Within a LUN, if a single VM acts like a noisy neighbor and demands more than its share of performance, it can negatively affect the performance of other VMs in that same LUN. Fortunately, there's an alternative — more organizations are turning to VM-aware storage (VAS), which uses individual VMs as the unit of management.

With VM-aware storage, IT can give every VM its own performance lane. There are no LUNs, and so there are no neighbors. If an individual VM goes wrong, it doesn't affect any other VMs on the VAS storage platform. Rather than stack up actions sequentially, VM-aware storage handles them simultaneously to end the performance hiccups that can be so pervasive. Without the limitations of traditional, physical-first storage, virtualized applications perform (on average) six times faster.

Today, about 75 percent of all workloads in data centers are virtualized and this number is only expected to grow. The biggest challenge IT admins face is that conventional storage is ill-equipped to deal with virtualization because the storage is built for physical workloads.  

Problems arise as legacy storage, with logical unit numbers (LUNs) and volumes that might house tens or hundreds of individual virtual machines (VMs), causes resident VMs to fight over limited resources. This is a phenomenon called the "noisy neighbor." While one common solution is to throw more high-performance flash storage at the problem, this alone cannot fix the problem. It simply postpones dealing with the underlying problem (LUNs). Costs can spiral out of control as an all-flash storage architecture dedicated to LUNs and volumes does not necessarily overcome the pain points of managing virtual workloads.
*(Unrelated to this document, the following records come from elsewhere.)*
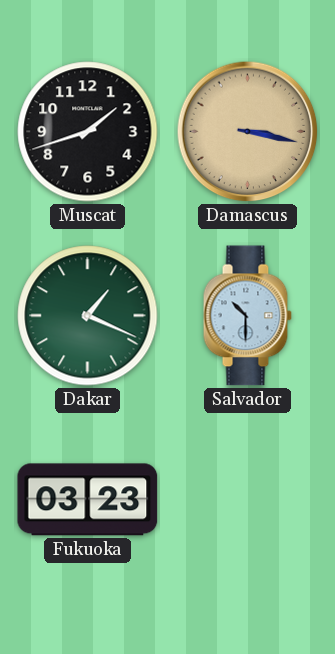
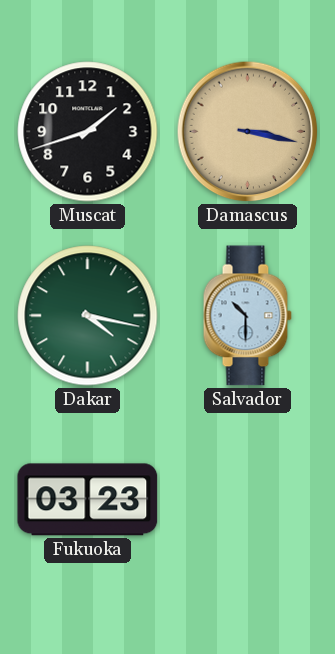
Dakar: 1:19 -> 4:17
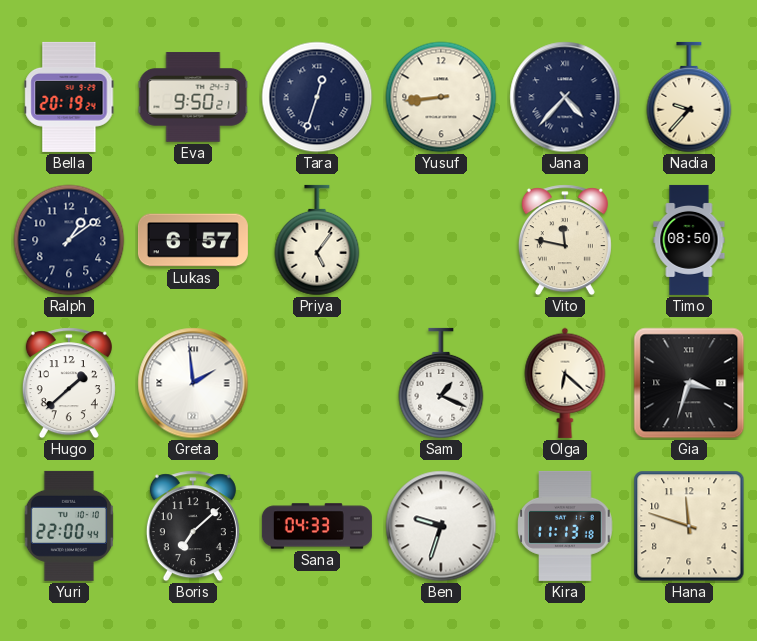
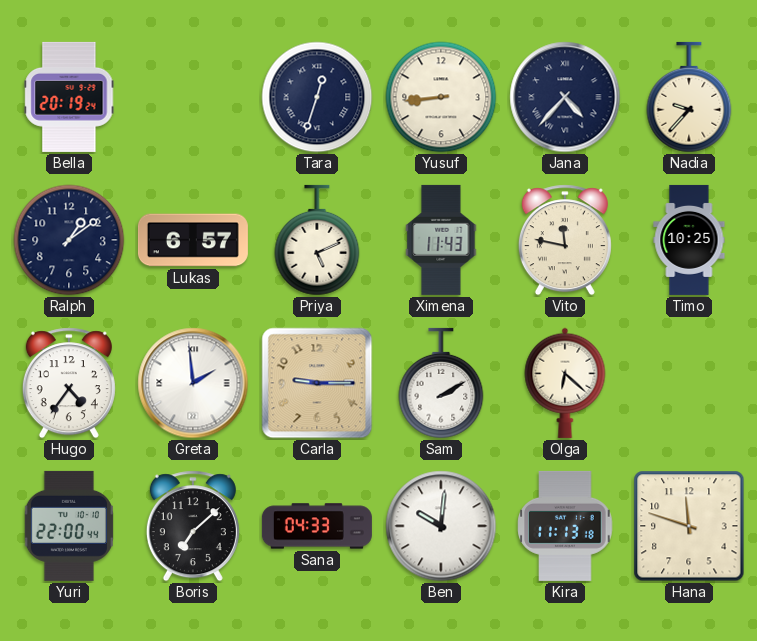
Eva: 9:50 -> none
Priya: 5:06 -> 5:11
Ximena: none -> 11:43
Timo: 08:50 -> 10:25
Hugo: 1:38 -> 4:36
Carla: none -> 9:15
Sam: 1:19 -> 2:10
Gia: 3:33 -> none
Ben: 9:33 -> 10:01
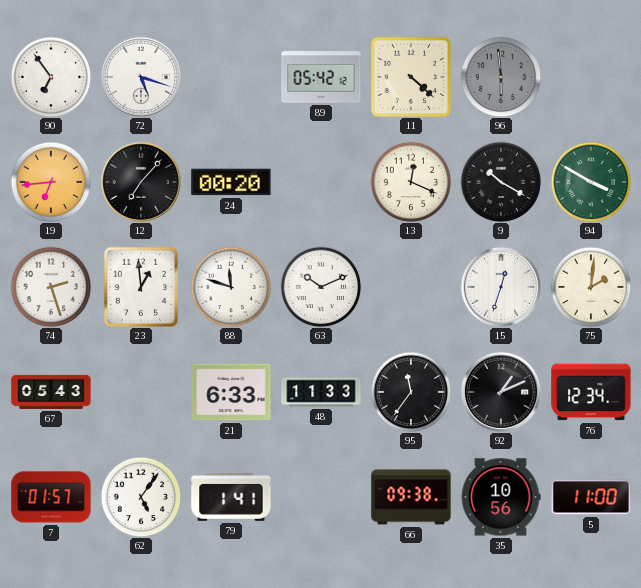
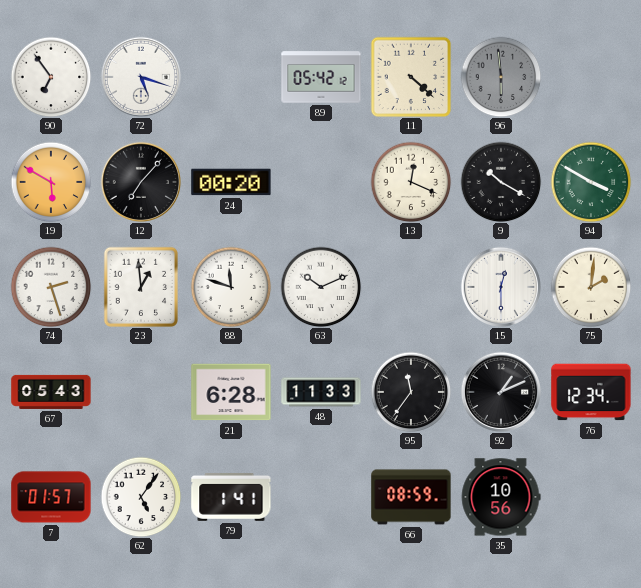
19: 6:44 -> 5:50
15: 12:33 -> 12:30
21: 6:33 -> 6:28
66: 09:38 -> 08:59
5: 11:00 -> none
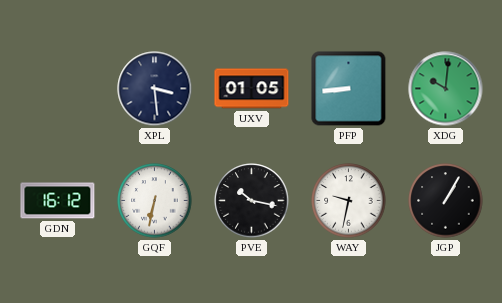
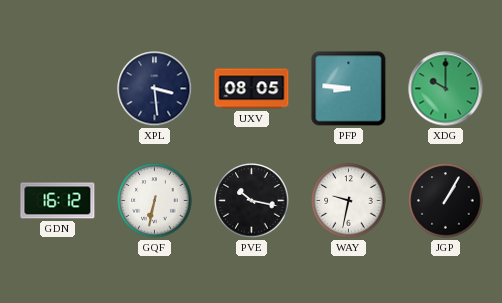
UXV: 01:05 -> 08:05
PFP: 8:44 -> 8:46
XDG: 10:01 -> 10:00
While many companies aspire to build cloud-scale infrastructures with agility and automation for diverse virtualized workloads, they have been forced to choose between limited scale-out that requires a large number of disks or expensive and inefficient scale-out. According to Chuck Dubuque, senior director of product and solution marketing for Tintri, five key areas that are critical for successful data center modernization efforts include speed, quality of service (QoS), disaster recovery, predictive data analytics, and manageability at scale.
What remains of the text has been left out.